What is required => If a record below holds a picture, leave the picture out and copy the rest exactly.

══════

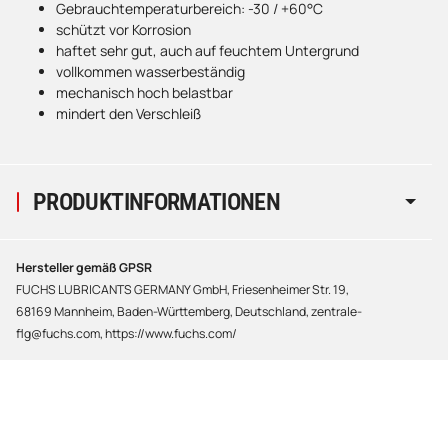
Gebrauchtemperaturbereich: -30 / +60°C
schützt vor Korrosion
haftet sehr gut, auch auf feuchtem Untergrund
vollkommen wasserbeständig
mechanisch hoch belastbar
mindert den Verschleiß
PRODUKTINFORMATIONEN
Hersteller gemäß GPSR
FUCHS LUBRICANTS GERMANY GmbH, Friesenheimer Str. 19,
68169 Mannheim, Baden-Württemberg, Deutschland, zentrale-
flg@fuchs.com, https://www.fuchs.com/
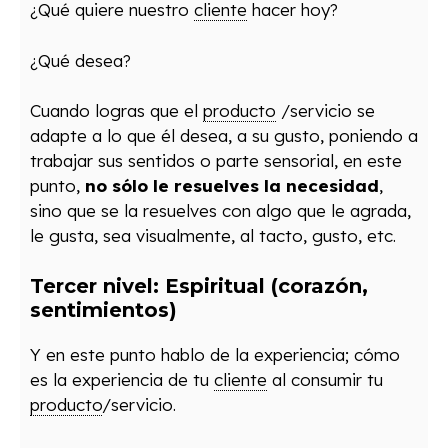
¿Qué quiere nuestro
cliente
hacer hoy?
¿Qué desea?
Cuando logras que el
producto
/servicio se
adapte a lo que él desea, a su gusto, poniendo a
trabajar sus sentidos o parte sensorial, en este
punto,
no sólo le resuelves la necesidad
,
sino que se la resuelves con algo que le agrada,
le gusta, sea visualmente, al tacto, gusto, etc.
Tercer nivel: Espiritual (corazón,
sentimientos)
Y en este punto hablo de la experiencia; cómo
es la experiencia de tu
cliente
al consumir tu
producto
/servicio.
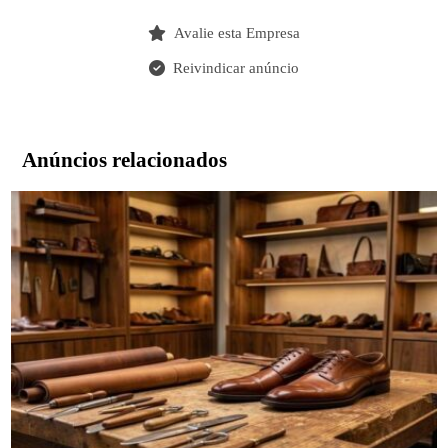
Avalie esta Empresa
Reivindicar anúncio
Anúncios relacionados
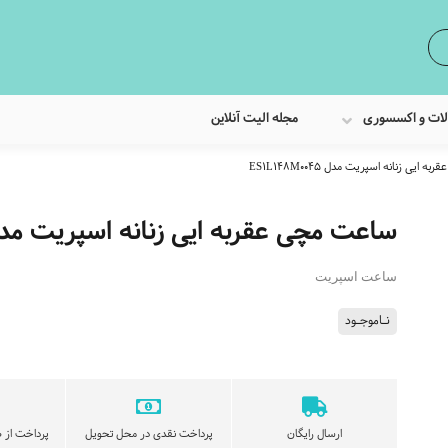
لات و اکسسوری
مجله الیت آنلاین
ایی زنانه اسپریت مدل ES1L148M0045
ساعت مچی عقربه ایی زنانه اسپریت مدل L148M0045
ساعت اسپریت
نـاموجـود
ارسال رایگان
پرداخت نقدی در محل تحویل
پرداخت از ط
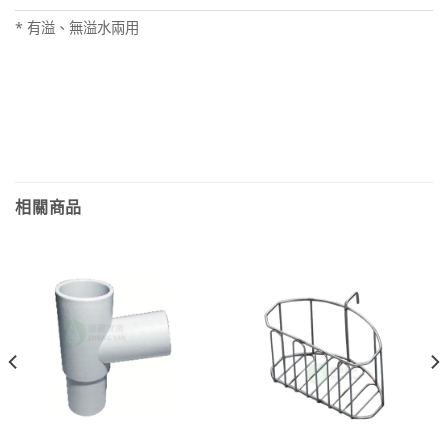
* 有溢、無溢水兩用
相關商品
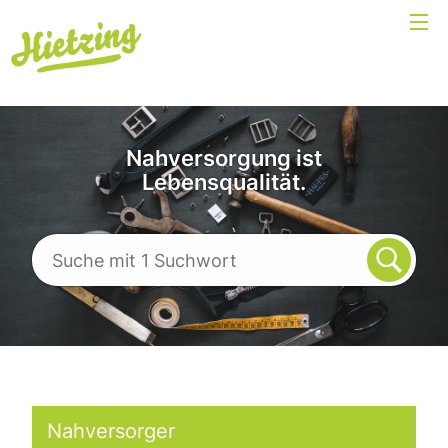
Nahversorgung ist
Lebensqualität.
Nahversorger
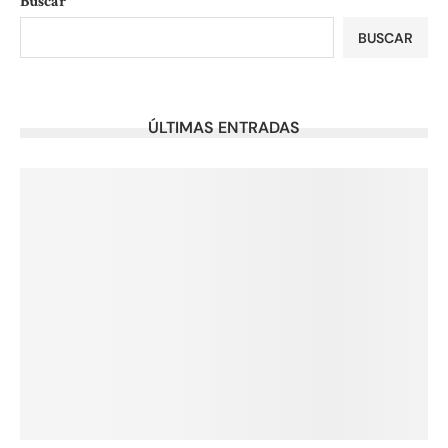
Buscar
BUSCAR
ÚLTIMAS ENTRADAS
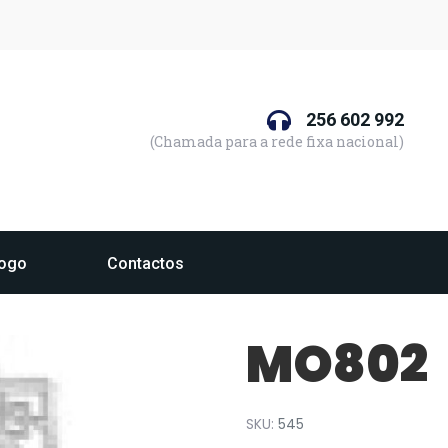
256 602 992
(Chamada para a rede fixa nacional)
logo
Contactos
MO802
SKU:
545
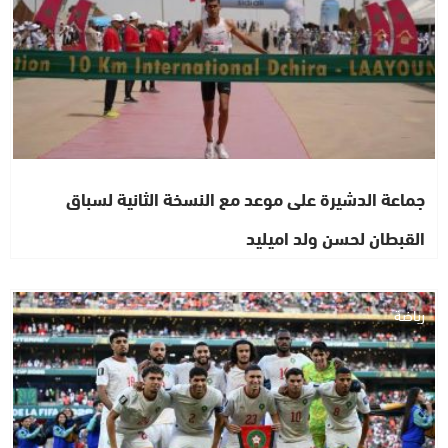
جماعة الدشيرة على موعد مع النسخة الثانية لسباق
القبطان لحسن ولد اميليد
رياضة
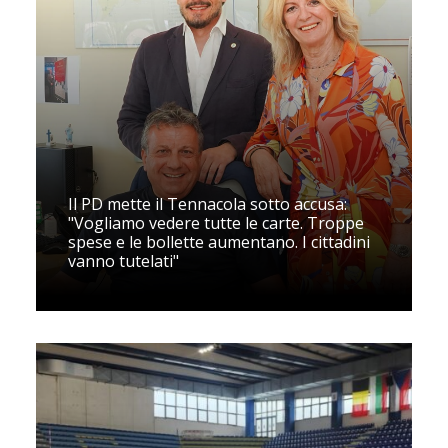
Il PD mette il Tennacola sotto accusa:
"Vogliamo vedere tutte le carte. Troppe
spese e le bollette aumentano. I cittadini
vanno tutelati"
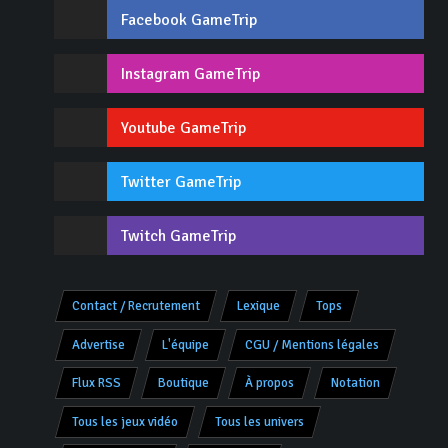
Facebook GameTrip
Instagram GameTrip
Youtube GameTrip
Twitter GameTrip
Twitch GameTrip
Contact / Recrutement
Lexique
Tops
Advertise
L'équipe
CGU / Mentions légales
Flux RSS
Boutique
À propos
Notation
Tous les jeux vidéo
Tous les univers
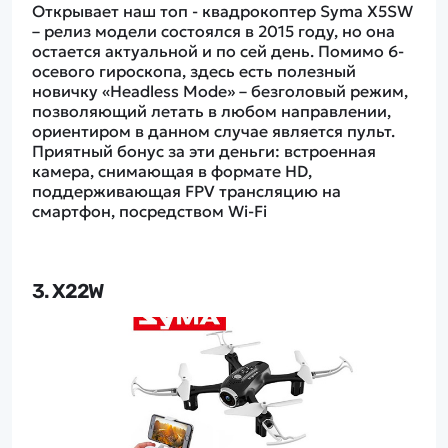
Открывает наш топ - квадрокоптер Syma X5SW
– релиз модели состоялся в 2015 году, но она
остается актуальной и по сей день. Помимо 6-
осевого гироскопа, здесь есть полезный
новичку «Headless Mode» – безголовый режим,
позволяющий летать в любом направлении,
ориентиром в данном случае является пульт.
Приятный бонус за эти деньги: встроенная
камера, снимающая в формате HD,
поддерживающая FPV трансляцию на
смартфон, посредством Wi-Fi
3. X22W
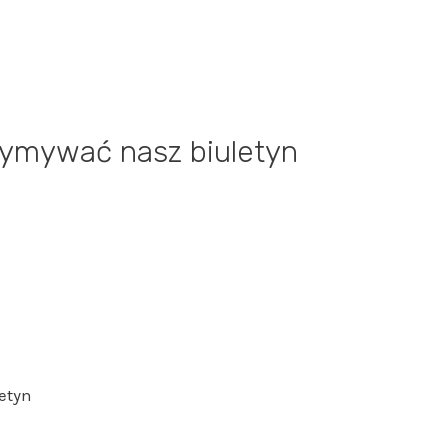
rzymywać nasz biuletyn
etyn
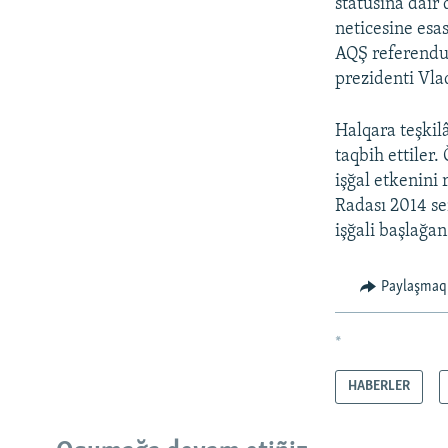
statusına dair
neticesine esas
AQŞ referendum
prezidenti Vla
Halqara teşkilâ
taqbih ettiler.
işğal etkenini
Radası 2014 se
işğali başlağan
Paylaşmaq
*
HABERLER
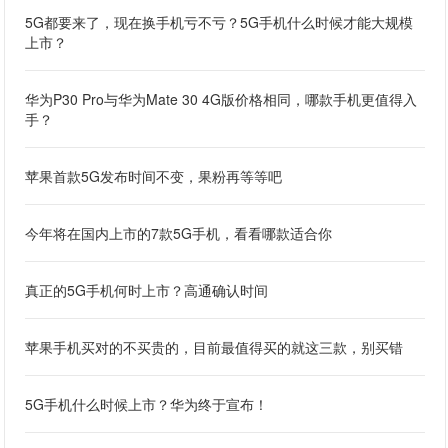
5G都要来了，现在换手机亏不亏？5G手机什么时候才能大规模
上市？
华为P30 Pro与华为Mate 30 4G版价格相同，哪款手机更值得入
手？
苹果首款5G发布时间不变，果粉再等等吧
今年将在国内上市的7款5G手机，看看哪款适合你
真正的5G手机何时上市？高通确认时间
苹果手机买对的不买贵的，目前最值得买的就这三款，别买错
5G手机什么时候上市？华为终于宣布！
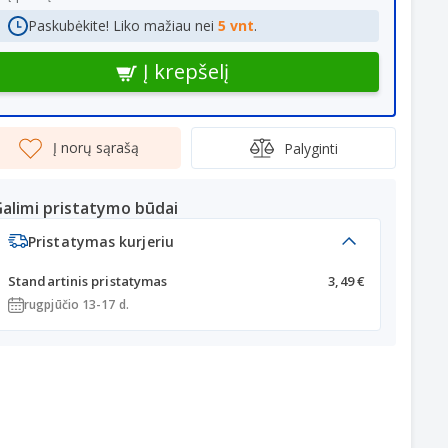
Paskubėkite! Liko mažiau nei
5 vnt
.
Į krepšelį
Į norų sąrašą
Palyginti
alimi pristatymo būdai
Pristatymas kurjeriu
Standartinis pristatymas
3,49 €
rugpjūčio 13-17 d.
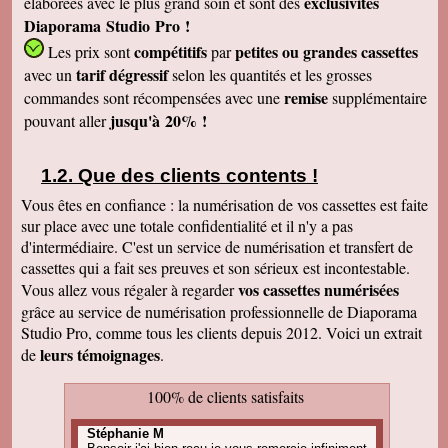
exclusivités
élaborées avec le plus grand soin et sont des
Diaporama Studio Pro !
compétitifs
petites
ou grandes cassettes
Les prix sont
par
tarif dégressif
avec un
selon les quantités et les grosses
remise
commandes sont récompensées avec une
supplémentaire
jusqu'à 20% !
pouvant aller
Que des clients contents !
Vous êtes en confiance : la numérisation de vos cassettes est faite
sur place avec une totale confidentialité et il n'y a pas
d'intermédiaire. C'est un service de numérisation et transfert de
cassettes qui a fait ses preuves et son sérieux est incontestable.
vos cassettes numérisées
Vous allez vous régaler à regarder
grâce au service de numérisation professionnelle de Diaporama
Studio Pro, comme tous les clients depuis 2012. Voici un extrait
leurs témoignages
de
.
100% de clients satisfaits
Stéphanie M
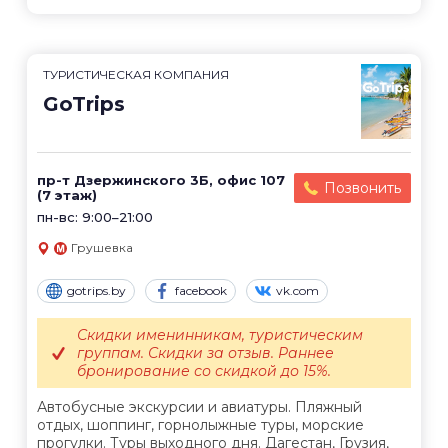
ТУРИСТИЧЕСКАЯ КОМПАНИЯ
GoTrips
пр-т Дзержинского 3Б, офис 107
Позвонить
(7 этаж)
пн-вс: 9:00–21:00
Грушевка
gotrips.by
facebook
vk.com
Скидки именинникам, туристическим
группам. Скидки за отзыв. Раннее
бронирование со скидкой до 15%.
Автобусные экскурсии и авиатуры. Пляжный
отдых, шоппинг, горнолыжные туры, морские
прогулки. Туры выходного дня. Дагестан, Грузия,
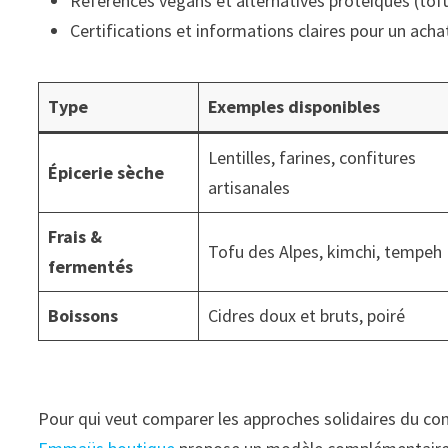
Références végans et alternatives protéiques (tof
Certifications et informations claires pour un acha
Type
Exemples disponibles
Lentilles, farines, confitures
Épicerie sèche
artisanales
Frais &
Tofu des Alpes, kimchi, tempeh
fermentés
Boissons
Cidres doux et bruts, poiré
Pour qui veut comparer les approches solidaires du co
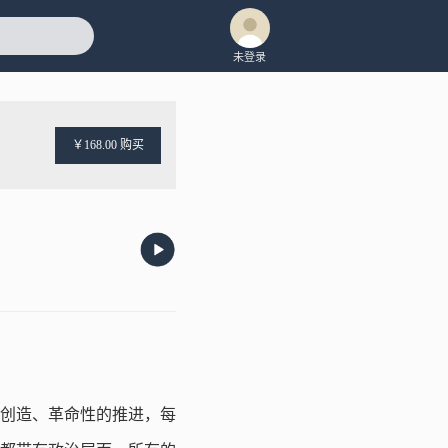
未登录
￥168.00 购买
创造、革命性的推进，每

══════

Answer area =>
Gebrauchtemperaturbereich: -30 / +60°C
schützt vor Korrosion
haftet sehr gut, auch auf feuchtem Untergrund
vollkommen wasserbeständig
mechanisch hoch belastbar
mindert den Verschleiß
PRODUKTINFORMATIONEN
Hersteller gemäß GPSR
FUCHS LUBRICANTS GERMANY GmbH, Friesenheimer Str. 19,
68169 Mannheim, Baden-Württemberg, Deutschland, zentrale-
flg@fuchs.com, https://www.fuchs.com/
¿Qué quiere nuestro
cliente
hacer hoy?
¿Qué desea?
Cuando logras que el
producto
/servicio se
adapte a lo que él desea, a su gusto, poniendo a
trabajar sus sentidos o parte sensorial, en este
punto,
no sólo le resuelves la necesidad
,
sino que se la resuelves con algo que le agrada,
le gusta, sea visualmente, al tacto, gusto, etc.
Tercer nivel: Espiritual (corazón,
sentimientos)
Y en este punto hablo de la experiencia; cómo
es la experiencia de tu
cliente
al consumir tu
producto
/servicio.
Avalie esta Empresa
Reivindicar anúncio
Anúncios relacionados
لات و اکسسوری
مجله الیت آنلاین
ایی زنانه اسپریت مدل ES1L148M0045
ساعت مچی عقربه ایی زنانه اسپریت مدل L148M0045
ساعت اسپریت
نـاموجـود
ارسال رایگان
پرداخت نقدی در محل تحویل
پرداخت از ط
* 有溢、無溢水兩用
相關商品
Nahversorgung ist
Lebensqualität.
Nahversorger
Buscar
BUSCAR
ÚLTIMAS ENTRADAS
256 602 992
(Chamada para a rede fixa nacional)
logo
Contactos
MO802
SKU:
545
جماعة الدشيرة على موعد مع النسخة الثانية لسباق
القبطان لحسن ولد اميليد
رياضة
Il PD mette il Tennacola sotto accusa:
"Vogliamo vedere tutte le carte. Troppe
spese e le bollette aumentano. I cittadini
vanno tutelati"
Facebook GameTrip
Instagram GameTrip
Youtube GameTrip
Twitter GameTrip
Twitch GameTrip
Contact / Recrutement
Lexique
Tops
Advertise
L'équipe
CGU / Mentions légales
Flux RSS
Boutique
À propos
Notation
Tous les jeux vidéo
Tous les univers
Открывает наш топ - квадрокоптер Syma X5SW
– релиз модели состоялся в 2015 году, но она
остается актуальной и по сей день. Помимо 6-
осевого гироскопа, здесь есть полезный
новичку «Headless Mode» – безголовый режим,
позволяющий летать в любом направлении,
ориентиром в данном случае является пульт.
Приятный бонус за эти деньги: встроенная
камера, снимающая в формате HD,
поддерживающая FPV трансляцию на
смартфон, посредством Wi-Fi
3. X22W
rzymywać nasz biuletyn
etyn
statusına dair
neticesine esas
AQŞ referendum
prezidenti Vla
Halqara teşkilâ
taqbih ettiler.
işğal etkenini
Radası 2014 se
işğali başlağan
Paylaşmaq
*
HABERLER
5G都要来了，现在换手机亏不亏？5G手机什么时候才能大规模
上市？
华为P30 Pro与华为Mate 30 4G版价格相同，哪款手机更值得入
手？
苹果首款5G发布时间不变，果粉再等等吧
今年将在国内上市的7款5G手机，看看哪款适合你
真正的5G手机何时上市？高通确认时间
苹果手机买对的不买贵的，目前最值得买的就这三款，别买错
5G手机什么时候上市？华为终于宣布！
Paskubėkite! Liko mažiau nei
5 vnt
.
Į krepšelį
Į norų sąrašą
Palyginti
alimi pristatymo būdai
Pristatymas kurjeriu
Standartinis pristatymas
3,49 €
rugpjūčio 13-17 d.
exclusivités
élaborées avec le plus grand soin et sont des
Diaporama Studio Pro !
compétitifs
petites
ou grandes cassettes
Les prix sont
par
tarif dégressif
avec un
selon les quantités et les grosses
remise
commandes sont récompensées avec une
supplémentaire
jusqu'à 20% !
pouvant aller
Que des clients contents !
Vous êtes en confiance : la numérisation de vos cassettes est faite
sur place avec une totale confidentialité et il n'y a pas
d'intermédiaire. C'est un service de numérisation et transfert de
cassettes qui a fait ses preuves et son sérieux est incontestable.
vos cassettes numérisées
Vous allez vous régaler à regarder
grâce au service de numérisation professionnelle de Diaporama
Studio Pro, comme tous les clients depuis 2012. Voici un extrait
leurs témoignages
de
.
100% de clients satisfaits
Stéphanie M
ТУРИСТИЧЕСКАЯ КОМПАНИЯ
GoTrips
пр-т Дзержинского 3Б, офис 107
Позвонить
(7 этаж)
пн-вс: 9:00–21:00
Грушевка
gotrips.by
facebook
vk.com
Скидки именинникам, туристическим
группам. Скидки за отзыв. Раннее
бронирование со скидкой до 15%.
Автобусные экскурсии и авиатуры. Пляжный
отдых, шоппинг, горнолыжные туры, морские
прогулки. Туры выходного дня. Дагестан, Грузия,
Références végans et alternatives protéiques (tof
Certifications et informations claires pour un acha
Type
Exemples disponibles
Lentilles, farines, confitures
Épicerie sèche
artisanales
Frais &
Tofu des Alpes, kimchi, tempeh
fermentés
Boissons
Cidres doux et bruts, poiré
Pour qui veut comparer les approches solidaires du co
未登录
￥168.00 购买
创造、革命性的推进，每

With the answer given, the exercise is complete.